No hay nada más sabroso que andar zapatos viejos, esos que se han amoldado al pie y en ninguna parte chiman. Zapatos que aunque los embetunemos escrupulosamente, siempre lucen opacos y pero al andar se sienten como un guante.
En este mundo de apariencias, donde vale más parecer ser feliz que serlo, la gente usa zapatos que le aprietan, sacan juanetes y deforman el pie, todo en aras de la elegancia y porque llegan al extremo de fijarse más en los zapatos que lleva una persona y no en su inteligencia, su corazón, sus valores o su personalidad.
Valemos por lo que tenemos, no por lo que somos y así todo se va trastocando, comenzando por los pies.
En el país de zapatos vemos, deudas no sabemos, hay personas que tienen más zapatos que días del mes o de la semana. Probablemente muchos de ellos “sacados de fiado” y la mayoría constituyen una verdadera tortura, que repercute en daños a la columna vertebral.
Vale más aparentar que disfrutar una vida de calidad.
Y en el caso de las mujeres, el zapato sirve para darle la elegancia de una garza aunque a cada paso que dan pareciera van a irse de bruces o despeñarse. ¡Y Dios libre la cartera no combine con los zapatos!
Uno de estos días al bajarme del bus cuando iba hacia el trabajo, una mujer le dijo a otra “mamá, ¿qué son esos zapatos tan feos”? y la madre ya mayorcita le respondió “sí, pero son cómodos”. De veras que la sabiduría se adquiere con el tiempo.
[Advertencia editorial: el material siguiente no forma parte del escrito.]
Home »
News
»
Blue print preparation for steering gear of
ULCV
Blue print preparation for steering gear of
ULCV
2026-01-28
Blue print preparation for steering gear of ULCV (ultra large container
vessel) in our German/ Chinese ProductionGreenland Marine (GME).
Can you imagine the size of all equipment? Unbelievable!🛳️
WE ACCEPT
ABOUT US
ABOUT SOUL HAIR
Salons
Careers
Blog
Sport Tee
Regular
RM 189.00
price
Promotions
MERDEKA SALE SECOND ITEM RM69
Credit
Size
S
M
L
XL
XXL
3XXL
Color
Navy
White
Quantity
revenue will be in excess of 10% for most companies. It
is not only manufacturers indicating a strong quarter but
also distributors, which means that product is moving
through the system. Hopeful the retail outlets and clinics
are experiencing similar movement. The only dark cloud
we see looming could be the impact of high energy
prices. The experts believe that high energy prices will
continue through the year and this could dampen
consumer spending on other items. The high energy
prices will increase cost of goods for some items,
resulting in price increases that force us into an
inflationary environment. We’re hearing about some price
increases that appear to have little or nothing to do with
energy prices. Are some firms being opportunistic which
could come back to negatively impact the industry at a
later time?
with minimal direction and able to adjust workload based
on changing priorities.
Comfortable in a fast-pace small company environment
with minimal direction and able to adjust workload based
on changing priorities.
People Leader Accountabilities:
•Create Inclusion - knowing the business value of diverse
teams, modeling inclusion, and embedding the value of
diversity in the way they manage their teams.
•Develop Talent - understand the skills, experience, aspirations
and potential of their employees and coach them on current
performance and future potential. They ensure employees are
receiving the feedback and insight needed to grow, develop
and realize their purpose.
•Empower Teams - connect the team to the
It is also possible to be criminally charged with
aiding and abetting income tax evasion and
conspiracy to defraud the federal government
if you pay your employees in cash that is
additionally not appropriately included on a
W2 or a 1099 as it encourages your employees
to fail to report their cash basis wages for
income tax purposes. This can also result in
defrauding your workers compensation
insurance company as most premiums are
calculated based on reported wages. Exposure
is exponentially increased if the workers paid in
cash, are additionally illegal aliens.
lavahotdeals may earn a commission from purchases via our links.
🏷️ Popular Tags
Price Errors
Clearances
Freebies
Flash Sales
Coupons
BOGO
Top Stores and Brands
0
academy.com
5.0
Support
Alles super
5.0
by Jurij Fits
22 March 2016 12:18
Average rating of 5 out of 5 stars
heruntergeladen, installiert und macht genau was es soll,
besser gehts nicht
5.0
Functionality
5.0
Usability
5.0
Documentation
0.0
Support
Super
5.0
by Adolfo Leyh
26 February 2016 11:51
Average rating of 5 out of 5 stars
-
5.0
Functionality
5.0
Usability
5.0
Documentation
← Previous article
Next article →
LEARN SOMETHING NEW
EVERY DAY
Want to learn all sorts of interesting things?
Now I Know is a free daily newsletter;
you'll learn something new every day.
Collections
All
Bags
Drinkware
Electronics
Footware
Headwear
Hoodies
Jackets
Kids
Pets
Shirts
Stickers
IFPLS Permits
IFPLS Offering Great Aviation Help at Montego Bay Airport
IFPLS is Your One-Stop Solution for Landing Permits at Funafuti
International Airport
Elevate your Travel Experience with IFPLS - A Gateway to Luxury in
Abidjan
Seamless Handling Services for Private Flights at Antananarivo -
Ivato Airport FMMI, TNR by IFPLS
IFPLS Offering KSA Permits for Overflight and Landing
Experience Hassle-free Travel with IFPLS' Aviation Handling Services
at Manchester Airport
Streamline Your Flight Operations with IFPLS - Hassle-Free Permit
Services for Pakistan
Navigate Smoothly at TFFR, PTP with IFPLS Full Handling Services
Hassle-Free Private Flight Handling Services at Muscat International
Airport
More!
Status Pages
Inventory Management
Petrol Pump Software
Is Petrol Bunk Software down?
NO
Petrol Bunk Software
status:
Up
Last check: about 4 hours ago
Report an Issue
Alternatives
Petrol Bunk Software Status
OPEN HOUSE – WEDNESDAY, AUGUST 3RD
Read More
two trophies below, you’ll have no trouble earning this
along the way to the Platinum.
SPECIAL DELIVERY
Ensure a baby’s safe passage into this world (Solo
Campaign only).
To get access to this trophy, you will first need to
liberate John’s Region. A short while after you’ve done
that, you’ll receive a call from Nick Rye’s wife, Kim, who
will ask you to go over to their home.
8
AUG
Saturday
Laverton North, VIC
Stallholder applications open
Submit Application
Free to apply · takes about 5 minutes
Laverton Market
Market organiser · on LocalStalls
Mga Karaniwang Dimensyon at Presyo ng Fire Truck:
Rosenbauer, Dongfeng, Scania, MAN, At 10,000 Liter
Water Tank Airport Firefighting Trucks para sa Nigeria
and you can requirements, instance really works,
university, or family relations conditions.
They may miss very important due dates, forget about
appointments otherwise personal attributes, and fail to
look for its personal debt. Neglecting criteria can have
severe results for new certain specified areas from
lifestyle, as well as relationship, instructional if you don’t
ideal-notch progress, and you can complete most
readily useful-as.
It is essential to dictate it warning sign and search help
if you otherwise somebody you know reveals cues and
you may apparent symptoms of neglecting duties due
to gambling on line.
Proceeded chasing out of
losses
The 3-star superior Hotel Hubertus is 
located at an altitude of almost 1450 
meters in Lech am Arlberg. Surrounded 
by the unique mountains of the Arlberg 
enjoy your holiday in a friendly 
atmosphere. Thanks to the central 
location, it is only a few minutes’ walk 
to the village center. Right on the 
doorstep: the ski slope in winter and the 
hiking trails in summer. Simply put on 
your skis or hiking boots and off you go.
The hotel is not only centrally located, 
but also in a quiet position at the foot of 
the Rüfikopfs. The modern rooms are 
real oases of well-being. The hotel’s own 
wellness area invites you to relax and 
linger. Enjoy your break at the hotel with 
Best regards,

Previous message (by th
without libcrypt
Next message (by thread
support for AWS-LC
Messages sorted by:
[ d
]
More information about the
Y al llegar a casa ese día comprobé con satisfacción que aunque no tengo sabiduría, todos mis zapatos son viejos, además sólo tengo tres pares y dos de sandalias para los días calientes. De todos modos, cuando salgo siempre quedan ociosos cuatro pares en la casa. ¿Y carteras? ¡Ninguna!… ¿para qué las voy a ocupar si ya ni plata nos dejan tener entre tagarotes y los maleantes?